▶ **Data section**:

"""

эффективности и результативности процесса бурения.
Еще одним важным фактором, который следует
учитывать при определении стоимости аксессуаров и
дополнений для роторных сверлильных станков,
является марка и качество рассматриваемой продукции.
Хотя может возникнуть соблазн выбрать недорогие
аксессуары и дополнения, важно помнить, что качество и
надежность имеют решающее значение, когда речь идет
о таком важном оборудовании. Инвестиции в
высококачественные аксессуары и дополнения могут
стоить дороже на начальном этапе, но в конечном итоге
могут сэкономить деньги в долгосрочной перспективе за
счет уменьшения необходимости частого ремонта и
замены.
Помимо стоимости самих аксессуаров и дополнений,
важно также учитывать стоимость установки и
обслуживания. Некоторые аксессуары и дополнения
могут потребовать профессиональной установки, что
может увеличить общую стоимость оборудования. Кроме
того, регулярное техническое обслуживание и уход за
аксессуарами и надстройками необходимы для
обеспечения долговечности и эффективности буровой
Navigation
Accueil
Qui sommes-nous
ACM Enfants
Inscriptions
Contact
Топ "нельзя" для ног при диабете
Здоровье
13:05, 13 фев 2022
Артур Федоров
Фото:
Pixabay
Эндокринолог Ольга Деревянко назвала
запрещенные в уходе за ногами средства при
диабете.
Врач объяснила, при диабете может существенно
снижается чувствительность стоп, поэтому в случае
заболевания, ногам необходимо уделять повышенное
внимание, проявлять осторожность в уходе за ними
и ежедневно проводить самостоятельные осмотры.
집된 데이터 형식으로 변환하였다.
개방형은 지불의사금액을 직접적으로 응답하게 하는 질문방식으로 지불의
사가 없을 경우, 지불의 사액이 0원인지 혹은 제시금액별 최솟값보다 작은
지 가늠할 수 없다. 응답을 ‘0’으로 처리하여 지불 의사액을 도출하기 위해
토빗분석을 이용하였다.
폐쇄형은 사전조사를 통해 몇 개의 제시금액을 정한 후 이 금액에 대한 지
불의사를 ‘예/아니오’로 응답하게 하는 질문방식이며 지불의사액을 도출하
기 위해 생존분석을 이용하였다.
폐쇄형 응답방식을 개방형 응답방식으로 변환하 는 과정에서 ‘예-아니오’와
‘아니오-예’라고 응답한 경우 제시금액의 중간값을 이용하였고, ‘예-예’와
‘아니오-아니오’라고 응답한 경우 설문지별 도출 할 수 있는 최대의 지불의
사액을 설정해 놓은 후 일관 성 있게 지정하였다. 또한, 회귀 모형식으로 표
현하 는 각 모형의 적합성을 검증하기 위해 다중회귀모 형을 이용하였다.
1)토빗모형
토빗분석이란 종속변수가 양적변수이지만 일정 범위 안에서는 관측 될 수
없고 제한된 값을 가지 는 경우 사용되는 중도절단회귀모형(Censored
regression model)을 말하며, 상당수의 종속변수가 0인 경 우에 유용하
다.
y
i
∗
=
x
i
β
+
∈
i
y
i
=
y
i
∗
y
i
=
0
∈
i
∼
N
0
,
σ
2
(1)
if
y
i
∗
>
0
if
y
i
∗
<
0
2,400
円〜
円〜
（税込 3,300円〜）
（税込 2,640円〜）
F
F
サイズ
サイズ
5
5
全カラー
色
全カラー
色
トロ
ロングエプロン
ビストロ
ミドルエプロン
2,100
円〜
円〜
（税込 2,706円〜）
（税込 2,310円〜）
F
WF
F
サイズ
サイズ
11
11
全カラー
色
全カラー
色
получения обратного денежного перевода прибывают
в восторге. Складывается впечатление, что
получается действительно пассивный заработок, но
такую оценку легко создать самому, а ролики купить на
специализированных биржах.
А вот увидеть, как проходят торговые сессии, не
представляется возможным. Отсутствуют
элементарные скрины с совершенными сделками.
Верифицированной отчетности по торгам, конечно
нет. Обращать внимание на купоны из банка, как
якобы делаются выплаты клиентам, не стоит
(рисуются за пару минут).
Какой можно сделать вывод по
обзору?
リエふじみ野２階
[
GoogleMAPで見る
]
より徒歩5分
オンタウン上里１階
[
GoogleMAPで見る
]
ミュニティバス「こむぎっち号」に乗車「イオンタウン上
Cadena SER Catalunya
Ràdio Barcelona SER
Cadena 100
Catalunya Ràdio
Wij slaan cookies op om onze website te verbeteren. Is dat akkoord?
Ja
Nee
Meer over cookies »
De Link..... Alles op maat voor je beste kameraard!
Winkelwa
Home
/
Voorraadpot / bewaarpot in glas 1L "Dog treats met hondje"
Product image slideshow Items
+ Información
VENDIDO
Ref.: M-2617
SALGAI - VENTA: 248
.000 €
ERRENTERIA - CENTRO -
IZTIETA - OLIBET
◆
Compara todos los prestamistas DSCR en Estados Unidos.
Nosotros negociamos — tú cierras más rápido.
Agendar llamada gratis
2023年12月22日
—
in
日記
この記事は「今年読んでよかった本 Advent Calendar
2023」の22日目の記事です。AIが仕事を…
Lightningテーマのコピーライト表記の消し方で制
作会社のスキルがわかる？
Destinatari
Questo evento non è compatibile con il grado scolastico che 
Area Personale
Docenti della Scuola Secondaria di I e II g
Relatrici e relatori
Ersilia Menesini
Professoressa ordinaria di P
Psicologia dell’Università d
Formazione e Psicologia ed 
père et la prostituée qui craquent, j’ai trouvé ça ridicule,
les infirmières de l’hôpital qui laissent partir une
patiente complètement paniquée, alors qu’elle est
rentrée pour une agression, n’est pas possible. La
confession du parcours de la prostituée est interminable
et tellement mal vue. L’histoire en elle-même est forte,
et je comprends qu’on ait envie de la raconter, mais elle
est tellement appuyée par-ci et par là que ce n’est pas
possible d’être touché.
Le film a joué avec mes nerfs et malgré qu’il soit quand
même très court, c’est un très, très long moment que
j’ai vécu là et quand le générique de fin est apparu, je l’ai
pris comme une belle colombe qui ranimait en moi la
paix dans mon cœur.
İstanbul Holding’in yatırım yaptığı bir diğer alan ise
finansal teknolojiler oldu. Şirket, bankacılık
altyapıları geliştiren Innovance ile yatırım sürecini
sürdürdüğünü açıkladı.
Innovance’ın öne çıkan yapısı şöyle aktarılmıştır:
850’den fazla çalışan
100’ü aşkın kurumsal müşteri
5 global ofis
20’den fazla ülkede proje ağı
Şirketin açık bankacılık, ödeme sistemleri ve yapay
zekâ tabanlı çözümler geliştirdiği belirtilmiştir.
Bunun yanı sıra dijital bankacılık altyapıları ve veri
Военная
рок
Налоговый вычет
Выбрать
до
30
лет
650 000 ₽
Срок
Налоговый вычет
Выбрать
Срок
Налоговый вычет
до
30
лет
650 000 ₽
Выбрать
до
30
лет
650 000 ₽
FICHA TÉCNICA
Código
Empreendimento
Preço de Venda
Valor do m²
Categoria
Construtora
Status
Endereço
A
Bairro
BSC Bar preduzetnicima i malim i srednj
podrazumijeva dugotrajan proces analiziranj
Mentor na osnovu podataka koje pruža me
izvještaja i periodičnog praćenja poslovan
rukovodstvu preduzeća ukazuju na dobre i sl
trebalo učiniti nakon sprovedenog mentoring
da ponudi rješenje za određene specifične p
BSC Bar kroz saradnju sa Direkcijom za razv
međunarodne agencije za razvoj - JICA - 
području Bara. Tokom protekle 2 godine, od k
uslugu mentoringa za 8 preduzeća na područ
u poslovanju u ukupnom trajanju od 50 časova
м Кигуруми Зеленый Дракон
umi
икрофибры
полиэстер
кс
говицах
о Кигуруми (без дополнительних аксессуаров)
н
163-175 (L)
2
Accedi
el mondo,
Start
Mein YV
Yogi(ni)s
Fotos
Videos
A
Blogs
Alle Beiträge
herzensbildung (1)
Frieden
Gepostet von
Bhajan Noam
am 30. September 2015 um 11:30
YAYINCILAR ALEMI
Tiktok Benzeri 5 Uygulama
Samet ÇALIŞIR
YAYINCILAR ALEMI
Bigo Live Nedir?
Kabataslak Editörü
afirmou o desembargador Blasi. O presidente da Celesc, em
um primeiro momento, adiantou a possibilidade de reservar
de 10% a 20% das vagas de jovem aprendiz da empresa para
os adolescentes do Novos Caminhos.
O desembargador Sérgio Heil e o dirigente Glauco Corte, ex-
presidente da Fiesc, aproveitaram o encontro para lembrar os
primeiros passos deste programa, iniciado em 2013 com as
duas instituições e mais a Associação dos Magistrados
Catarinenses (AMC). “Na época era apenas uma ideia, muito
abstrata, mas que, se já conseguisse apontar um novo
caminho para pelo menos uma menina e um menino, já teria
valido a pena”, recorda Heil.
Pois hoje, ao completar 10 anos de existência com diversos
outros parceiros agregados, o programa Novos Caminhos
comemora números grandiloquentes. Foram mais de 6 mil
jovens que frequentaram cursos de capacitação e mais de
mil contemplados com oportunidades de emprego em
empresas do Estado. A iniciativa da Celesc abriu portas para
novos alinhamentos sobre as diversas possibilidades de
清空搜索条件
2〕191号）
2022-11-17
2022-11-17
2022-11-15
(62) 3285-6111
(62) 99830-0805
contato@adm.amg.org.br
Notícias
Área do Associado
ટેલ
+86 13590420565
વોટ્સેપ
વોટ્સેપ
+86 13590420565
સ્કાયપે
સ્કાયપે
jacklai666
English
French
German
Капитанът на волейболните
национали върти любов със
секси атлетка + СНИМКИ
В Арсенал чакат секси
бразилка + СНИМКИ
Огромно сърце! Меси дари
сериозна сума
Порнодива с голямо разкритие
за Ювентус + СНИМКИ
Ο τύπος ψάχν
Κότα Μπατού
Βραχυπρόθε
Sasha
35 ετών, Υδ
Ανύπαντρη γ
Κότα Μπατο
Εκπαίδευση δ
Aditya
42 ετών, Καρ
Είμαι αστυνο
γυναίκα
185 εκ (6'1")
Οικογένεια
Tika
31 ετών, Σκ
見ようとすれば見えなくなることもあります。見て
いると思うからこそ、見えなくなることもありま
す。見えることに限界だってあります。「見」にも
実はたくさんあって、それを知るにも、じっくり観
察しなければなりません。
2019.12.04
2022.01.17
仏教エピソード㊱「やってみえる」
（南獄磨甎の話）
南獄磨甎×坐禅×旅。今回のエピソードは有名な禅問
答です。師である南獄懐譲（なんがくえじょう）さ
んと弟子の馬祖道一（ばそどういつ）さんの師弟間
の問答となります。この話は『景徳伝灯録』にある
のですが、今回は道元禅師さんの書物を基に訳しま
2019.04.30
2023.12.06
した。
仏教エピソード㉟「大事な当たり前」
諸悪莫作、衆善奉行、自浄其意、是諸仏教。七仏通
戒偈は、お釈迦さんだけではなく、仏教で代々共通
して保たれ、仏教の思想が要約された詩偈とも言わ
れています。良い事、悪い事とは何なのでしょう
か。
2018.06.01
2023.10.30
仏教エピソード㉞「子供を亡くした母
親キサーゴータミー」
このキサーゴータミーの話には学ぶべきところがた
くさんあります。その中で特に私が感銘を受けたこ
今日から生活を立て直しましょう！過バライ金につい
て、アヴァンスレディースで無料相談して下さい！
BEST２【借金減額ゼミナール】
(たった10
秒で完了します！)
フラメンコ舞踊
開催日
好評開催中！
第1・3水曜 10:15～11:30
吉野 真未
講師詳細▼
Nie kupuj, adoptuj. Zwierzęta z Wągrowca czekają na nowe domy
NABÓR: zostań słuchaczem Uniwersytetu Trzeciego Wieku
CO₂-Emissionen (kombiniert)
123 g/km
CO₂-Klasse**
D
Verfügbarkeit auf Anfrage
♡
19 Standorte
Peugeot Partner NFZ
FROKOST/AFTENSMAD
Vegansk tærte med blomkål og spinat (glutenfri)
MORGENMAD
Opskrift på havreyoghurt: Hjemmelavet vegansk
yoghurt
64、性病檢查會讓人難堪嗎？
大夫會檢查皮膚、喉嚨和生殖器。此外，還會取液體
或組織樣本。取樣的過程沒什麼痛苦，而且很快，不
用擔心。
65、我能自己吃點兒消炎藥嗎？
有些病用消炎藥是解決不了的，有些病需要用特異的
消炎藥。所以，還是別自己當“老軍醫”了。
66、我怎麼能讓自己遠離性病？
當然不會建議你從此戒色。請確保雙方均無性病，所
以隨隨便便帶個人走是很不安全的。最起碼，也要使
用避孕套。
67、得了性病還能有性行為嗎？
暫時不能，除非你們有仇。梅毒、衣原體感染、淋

"""

▶ **What this task involves**:
The line above containing "Κότα Μπατού", the line containing "実はたくさんあって、それを知るにも、じっくり観", and every line between them are to be transcribed exactly; no other line is wanted.

▶ **Completed task**:
Κότα Μπατού
Βραχυπρόθε
Sasha
35 ετών, Υδ
Ανύπαντρη γ
Κότα Μπατο
Εκπαίδευση δ
Aditya
42 ετών, Καρ
Είμαι αστυνο
γυναίκα
185 εκ (6'1")
Οικογένεια
Tika
31 ετών, Σκ
見ようとすれば見えなくなることもあります。見て
いると思うからこそ、見えなくなることもありま
す。見えることに限界だってあります。「見」にも
実はたくさんあって、それを知るにも、じっくり観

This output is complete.